◆ **What you will do**
Search term "indemnización": please show all lines in the listing that contain it.
START Provided records
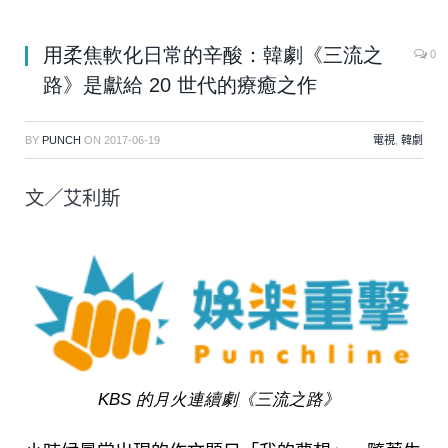
用柔焦軟化日常的辛酸：韓劇《三流之
0
路》是獻給 20 世代的療癒之作
BY
PUNCH
ON
2017-06-19
電視
,
韓劇
文／艾利斯
KBS 的月火連續劇《三流之路》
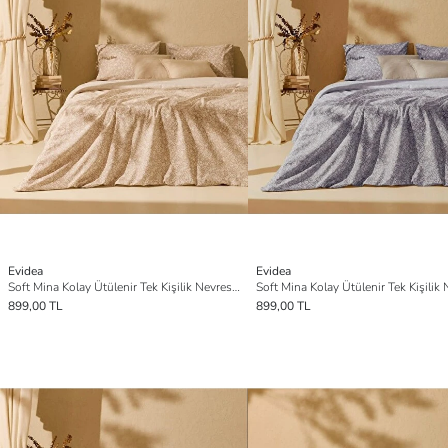
Evidea
Evidea
Soft Mina Kolay Ütülenir Tek Kişilik Nevresim Takımı - Bej
899,00 TL
899,00 TL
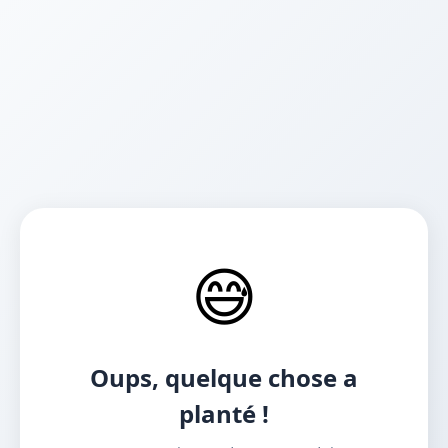
😅
Oups, quelque chose a
planté !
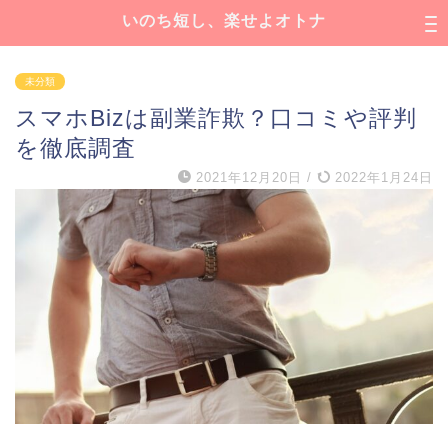
いのち短し、楽せよオトナ
未分類
スマホBizは副業詐欺？口コミや評判
を徹底調査
2021年12月20日
/
2022年1月24日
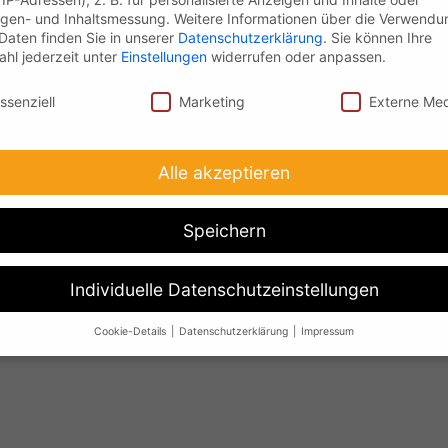
gen- und Inhaltsmessung.
Weitere Informationen über die Verwendu
 Daten finden Sie in unserer
Datenschutzerklärung
.
Sie können Ihre
hl jederzeit unter
Einstellungen
widerrufen oder anpassen.
nschutz
ssenziell
Marketing
Externe Me
Alle akzeptieren
Speichern
Individuelle Datenschutzeinstellungen
Cookie-Details
Datenschutzerklärung
Impressum
Datenschutzeinstellungen
Sie unter 16 Jahre alt sind und Ihre Zustimmung zu freiwilligen Dien
 möchten, müssen Sie Ihre Erziehungsberechtigten um Erlaubnis bit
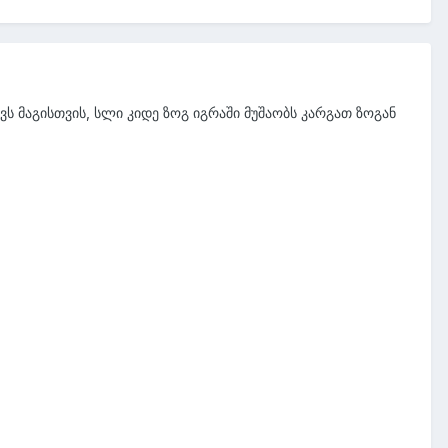
ვს მაგისთვის, სლი კიდე ზოგ იგრაში მუშაობს კარგათ ზოგან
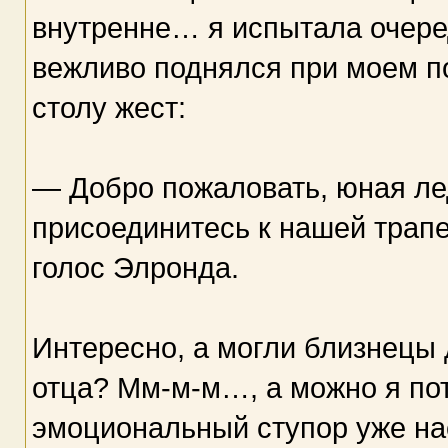
внутренне… я испытала очеред
вежливо поднялся при моем п
столу жест:
— Добро пожаловать, юная лед
присоединитесь к нашей трап
голос Элронда.
Интересно, а могли близнецы
отца? Мм-м-м…, а можно я пот
эмоциональный ступор уже нас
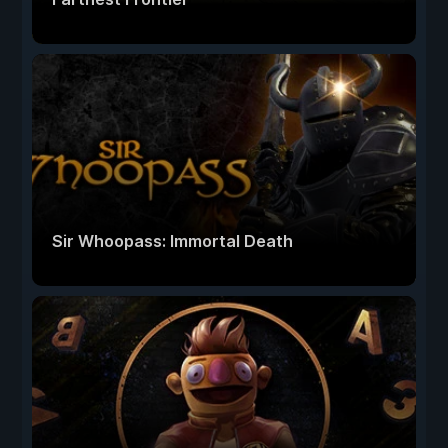
Sir Whoopass: Immortal Death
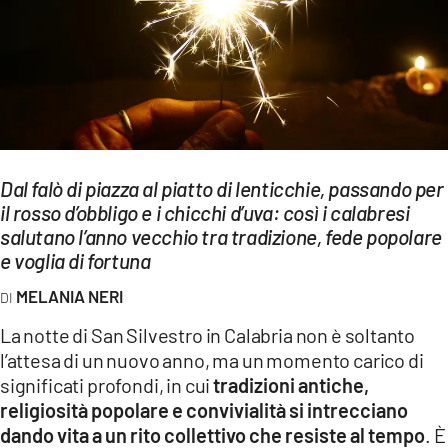
EVENTI
SPORT
Streaming
LAC TV
Dal falò di piazza al piatto di lenticchie, passando per
LAC NETWORK
il rosso d’obbligo e i chicchi d’uva: così i calabresi
salutano l’anno vecchio tra tradizione, fede popolare
LAC ONAIR
e voglia di fortuna
MELANIA NERI
LaC
Network
La notte di San Silvestro in Calabria non è soltanto
LACPLAY.IT
l’attesa di un nuovo anno, ma un momento carico di
significati profondi, in cui
tradizioni antiche,
LACTV.IT
religiosità popolare e convivialità si intrecciano
dando vita a un rito collettivo che resiste al tempo
. È
LACONAIR.IT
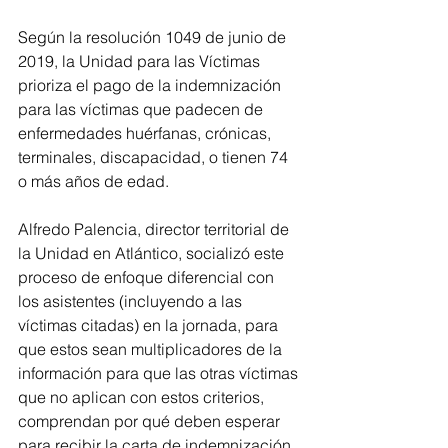
Según la resolución 1049 de junio de 
2019, la Unidad para las Víctimas 
prioriza el pago de la indemnización 
para las víctimas que padecen de 
enfermedades huérfanas, crónicas, 
terminales, discapacidad, o tienen 74 
o más años de edad.
Alfredo Palencia, director territorial de 
la Unidad en Atlántico, socializó este 
proceso de enfoque diferencial con 
los asistentes (incluyendo a las 
víctimas citadas) en la jornada, para 
que estos sean multiplicadores de la 
información para que las otras víctimas 
que no aplican con estos criterios, 
comprendan por qué deben esperar 
para recibir la carta de indemnización 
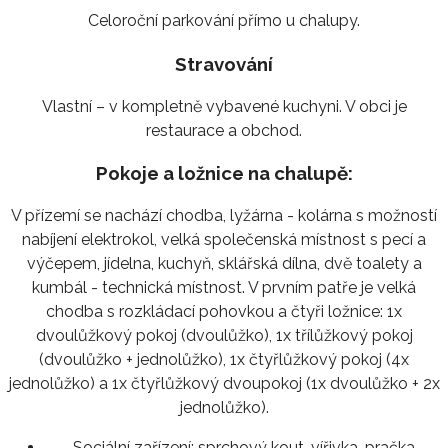
Celoroční parkování přímo u chalupy.
Stravování
Vlastní – v kompletně vybavené kuchyni. V obci je
restaurace a obchod.
Pokoje a ložnice na chalupě:
V přízemí se nachází chodba, lyžárna - kolárna s možností
nabíjení elektrokol, velká společenská místnost s pecí a
výčepem, jídelna, kuchyň, sklářská dílna, dvě toalety a
kumbál - technická místnost. V prvním patře je velká
chodba s rozkládací pohovkou a čtyři ložnice: 1x
dvoulůžkový pokoj (dvoulůžko), 1x třílůžkový pokoj
(dvoulůžko + jednolůžko), 1x čtyřlůžkový pokoj (4x
jednolůžko) a 1x čtyřlůžkový dvoupokoj (1x dvoulůžko + 2x
jednolůžko).
Sociální zařízení:
sprchový kout, vířivka, pračka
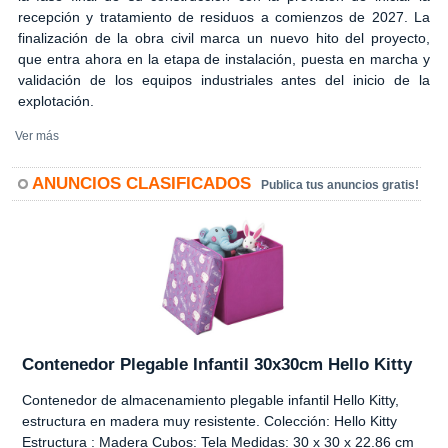
recepción y tratamiento de residuos a comienzos de 2027. La
finalización de la obra civil marca un nuevo hito del proyecto,
que entra ahora en la etapa de instalación, puesta en marcha y
validación de los equipos industriales antes del inicio de la
explotación.
Ver más
ANUNCIOS CLASIFICADOS
Publica tus anuncios gratis!
Contenedor Plegable Infantil 30x30cm Hello Kitty
Contenedor de almacenamiento plegable infantil Hello Kitty,
estructura en madera muy resistente. Colección: Hello Kitty
Estructura : Madera Cubos: Tela Medidas: 30 x 30 x 22.86 cm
END Provided records
◆ **Written reply**
prioriza el pago de la indemnización 
para recibir la carta de indemnización 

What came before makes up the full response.